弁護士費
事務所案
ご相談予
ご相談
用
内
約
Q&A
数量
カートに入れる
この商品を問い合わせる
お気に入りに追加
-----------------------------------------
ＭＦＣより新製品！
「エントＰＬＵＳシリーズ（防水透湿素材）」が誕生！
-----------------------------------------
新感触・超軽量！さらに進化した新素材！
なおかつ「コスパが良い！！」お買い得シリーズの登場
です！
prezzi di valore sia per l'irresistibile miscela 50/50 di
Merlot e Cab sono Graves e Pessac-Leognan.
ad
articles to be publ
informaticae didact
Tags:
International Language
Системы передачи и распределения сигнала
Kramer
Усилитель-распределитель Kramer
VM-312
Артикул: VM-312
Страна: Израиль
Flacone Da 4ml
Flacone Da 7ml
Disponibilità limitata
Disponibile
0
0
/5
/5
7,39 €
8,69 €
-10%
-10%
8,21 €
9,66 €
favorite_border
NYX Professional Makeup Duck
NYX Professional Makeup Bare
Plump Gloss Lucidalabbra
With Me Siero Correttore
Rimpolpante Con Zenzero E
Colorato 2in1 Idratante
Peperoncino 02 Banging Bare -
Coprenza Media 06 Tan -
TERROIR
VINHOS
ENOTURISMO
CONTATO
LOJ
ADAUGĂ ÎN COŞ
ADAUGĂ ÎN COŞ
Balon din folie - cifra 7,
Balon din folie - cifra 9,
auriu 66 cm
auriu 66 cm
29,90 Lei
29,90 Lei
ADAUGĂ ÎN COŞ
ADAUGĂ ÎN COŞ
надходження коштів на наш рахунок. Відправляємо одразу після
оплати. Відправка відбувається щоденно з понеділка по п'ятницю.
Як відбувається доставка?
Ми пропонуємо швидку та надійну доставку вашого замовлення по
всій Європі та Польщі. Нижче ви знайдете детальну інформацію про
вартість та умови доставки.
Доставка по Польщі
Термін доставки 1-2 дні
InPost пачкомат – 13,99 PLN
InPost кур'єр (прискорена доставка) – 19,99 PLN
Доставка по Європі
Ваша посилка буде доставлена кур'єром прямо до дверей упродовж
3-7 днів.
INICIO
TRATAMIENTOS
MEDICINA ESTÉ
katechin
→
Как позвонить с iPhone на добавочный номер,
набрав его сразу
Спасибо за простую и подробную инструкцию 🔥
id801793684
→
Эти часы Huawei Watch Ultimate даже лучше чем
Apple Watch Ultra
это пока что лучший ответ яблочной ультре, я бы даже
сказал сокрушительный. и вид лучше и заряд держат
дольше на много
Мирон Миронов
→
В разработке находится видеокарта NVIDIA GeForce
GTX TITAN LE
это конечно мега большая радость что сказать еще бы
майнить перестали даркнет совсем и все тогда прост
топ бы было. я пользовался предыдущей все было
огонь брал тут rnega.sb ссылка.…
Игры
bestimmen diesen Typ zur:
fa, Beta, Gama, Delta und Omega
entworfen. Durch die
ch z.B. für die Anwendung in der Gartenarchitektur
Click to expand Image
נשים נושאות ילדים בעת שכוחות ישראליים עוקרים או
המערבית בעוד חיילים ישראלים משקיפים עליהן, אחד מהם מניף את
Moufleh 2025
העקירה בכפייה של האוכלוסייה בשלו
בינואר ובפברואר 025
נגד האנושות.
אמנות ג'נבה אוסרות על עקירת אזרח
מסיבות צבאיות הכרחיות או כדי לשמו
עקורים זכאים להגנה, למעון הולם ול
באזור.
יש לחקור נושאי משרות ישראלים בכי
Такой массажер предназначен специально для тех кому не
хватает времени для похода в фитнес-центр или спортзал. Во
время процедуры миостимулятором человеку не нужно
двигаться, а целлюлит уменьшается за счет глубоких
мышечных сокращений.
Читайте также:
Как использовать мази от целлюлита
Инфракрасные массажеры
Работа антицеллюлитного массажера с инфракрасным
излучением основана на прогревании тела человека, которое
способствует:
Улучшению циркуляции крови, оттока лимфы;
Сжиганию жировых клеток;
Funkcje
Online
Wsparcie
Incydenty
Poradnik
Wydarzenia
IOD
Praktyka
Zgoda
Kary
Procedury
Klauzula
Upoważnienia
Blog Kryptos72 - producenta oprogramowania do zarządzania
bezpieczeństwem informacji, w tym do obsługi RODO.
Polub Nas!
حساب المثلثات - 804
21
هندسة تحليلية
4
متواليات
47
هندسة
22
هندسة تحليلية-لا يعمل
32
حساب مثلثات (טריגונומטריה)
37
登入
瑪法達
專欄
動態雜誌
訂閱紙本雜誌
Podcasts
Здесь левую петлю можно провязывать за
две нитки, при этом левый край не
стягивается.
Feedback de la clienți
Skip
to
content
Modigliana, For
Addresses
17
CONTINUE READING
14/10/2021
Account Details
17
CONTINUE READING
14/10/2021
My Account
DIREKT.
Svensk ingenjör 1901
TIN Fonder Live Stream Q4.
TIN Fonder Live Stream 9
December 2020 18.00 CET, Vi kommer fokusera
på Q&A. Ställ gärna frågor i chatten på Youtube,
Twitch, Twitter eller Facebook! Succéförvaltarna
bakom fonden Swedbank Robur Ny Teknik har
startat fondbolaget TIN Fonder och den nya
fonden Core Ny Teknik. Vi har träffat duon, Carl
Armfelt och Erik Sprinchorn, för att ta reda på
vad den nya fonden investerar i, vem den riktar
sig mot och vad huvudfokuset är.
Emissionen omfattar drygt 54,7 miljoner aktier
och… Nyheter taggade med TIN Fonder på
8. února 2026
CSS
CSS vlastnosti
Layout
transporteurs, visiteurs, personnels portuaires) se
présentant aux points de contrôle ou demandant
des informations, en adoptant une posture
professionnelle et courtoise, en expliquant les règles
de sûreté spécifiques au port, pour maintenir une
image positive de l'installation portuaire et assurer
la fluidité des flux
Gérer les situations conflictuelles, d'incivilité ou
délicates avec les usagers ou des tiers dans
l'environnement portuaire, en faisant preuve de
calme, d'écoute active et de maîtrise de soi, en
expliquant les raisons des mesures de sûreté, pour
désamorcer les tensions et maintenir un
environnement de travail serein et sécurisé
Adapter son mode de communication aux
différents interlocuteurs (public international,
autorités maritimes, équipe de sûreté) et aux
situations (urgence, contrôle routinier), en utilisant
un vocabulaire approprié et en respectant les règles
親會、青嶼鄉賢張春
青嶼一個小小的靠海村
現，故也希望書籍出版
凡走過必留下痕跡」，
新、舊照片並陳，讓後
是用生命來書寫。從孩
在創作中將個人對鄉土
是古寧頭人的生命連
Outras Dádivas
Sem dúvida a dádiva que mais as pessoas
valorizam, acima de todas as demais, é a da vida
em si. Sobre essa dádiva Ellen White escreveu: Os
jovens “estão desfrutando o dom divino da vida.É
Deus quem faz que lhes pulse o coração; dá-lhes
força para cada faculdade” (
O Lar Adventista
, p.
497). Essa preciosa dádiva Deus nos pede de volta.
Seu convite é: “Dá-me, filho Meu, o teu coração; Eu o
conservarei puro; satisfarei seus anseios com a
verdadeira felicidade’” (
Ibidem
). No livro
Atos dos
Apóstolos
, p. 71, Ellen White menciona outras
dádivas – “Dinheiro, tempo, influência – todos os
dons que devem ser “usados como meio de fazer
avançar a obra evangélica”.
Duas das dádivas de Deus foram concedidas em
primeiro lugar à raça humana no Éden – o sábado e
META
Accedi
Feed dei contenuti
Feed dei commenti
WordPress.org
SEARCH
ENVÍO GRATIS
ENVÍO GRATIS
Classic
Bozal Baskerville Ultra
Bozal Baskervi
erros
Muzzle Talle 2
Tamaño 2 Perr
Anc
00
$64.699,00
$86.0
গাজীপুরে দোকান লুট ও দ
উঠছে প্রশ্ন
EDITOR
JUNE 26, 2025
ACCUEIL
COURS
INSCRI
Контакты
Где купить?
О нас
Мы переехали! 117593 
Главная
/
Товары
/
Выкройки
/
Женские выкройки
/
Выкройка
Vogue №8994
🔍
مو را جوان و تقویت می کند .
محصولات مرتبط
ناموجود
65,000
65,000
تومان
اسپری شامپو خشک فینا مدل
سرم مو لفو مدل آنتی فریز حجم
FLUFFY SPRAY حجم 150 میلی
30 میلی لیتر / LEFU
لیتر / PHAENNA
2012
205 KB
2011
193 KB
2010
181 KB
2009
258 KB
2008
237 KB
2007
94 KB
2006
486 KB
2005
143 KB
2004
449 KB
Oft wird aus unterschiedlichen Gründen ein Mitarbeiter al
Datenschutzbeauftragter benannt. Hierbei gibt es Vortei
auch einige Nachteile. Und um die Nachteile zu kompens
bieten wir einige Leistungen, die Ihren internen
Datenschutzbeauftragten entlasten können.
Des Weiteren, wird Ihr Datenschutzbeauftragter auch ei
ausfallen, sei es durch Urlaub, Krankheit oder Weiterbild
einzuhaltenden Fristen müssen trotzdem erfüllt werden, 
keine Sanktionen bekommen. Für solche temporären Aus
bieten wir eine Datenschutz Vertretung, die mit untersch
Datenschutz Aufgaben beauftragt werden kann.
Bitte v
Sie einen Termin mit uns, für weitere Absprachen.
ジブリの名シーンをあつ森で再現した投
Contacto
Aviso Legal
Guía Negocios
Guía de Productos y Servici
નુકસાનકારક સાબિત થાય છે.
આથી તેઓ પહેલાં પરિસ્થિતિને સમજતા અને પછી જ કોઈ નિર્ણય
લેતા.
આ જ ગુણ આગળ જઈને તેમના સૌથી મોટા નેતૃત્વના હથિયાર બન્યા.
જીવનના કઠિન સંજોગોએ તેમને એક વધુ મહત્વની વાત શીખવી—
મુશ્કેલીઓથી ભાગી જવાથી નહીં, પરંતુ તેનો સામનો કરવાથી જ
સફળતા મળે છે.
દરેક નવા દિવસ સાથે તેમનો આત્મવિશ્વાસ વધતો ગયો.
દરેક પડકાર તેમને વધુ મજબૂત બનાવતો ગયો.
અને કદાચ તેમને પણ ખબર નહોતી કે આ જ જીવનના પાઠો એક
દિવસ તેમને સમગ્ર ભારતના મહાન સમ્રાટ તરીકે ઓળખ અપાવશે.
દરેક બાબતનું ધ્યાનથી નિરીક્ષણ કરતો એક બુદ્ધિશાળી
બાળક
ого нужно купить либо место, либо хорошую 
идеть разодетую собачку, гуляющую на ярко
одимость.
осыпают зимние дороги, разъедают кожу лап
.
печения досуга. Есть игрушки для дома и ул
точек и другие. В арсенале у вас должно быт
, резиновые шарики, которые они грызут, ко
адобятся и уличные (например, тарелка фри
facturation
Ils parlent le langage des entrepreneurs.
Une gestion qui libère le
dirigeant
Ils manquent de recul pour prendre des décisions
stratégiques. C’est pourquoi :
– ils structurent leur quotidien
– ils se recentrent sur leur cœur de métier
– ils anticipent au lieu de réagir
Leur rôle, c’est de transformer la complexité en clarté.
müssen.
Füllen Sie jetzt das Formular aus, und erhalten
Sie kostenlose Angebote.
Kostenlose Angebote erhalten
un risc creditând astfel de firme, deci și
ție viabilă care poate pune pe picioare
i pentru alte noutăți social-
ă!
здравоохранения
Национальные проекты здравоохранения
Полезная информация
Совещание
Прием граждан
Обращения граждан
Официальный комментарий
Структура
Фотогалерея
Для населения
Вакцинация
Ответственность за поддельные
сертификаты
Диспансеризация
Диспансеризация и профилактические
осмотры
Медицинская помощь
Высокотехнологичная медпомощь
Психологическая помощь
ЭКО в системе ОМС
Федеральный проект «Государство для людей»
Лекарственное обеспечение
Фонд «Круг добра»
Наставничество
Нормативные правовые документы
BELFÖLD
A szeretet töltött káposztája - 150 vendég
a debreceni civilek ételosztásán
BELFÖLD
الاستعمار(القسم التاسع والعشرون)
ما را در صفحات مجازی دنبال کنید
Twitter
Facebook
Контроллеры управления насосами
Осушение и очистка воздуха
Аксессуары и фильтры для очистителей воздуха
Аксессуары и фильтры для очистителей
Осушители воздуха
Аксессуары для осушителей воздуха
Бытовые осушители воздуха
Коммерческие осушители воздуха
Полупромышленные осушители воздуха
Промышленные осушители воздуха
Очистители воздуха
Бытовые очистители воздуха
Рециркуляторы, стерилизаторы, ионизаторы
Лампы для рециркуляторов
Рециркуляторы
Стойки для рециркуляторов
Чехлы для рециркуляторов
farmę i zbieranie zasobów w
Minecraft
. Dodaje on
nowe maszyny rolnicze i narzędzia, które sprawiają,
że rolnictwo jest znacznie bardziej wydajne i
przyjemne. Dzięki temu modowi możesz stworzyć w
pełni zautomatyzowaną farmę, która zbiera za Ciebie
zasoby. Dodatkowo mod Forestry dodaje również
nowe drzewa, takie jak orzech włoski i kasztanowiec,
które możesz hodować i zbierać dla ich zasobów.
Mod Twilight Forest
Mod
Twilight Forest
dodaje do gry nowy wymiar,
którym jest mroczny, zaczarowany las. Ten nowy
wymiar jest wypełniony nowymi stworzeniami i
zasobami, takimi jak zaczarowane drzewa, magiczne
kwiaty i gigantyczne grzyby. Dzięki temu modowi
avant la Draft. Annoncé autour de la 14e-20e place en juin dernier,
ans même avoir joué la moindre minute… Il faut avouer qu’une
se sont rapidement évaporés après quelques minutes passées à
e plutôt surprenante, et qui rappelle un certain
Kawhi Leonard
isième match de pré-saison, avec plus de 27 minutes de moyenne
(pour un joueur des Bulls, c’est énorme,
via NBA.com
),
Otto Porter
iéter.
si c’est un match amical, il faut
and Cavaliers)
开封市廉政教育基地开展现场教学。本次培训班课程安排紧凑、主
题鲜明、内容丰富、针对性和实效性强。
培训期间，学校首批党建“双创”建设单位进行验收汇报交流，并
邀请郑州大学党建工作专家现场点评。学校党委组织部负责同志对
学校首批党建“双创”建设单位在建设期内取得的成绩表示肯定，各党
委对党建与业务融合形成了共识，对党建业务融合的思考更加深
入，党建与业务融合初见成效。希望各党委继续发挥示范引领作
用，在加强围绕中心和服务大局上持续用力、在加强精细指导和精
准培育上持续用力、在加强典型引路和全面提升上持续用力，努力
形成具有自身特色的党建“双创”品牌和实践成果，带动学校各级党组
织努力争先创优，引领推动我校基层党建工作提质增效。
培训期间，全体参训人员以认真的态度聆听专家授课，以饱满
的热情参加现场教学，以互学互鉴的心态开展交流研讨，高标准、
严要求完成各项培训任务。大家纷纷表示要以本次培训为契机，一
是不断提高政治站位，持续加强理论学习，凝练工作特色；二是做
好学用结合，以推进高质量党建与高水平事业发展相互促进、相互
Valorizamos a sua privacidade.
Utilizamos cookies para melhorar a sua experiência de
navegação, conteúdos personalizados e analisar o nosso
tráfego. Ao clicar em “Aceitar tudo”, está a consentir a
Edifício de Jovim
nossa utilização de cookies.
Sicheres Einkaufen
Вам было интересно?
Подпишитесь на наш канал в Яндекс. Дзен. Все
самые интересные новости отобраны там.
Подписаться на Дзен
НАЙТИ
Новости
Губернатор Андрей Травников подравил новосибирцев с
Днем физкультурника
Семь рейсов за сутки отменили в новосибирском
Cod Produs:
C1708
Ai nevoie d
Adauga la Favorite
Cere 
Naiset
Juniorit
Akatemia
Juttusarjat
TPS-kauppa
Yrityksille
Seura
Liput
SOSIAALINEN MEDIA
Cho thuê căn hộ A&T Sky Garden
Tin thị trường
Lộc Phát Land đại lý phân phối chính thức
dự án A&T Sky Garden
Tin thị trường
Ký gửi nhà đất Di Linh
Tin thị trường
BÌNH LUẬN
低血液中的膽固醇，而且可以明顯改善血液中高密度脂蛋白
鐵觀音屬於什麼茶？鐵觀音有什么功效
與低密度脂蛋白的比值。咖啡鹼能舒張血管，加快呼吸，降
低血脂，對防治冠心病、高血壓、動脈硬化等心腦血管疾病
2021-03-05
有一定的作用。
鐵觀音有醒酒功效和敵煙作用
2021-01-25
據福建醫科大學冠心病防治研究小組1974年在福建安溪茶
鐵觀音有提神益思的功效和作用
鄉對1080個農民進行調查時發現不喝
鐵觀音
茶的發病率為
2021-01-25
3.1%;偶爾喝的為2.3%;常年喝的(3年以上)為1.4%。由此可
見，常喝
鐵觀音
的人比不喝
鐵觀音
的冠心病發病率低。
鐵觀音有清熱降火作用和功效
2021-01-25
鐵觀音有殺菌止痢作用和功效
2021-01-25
___
▸ Exercise: Among the lines of the records above, count those containing the word "Professional", then give the number by itself.

▸ Response to the task: 2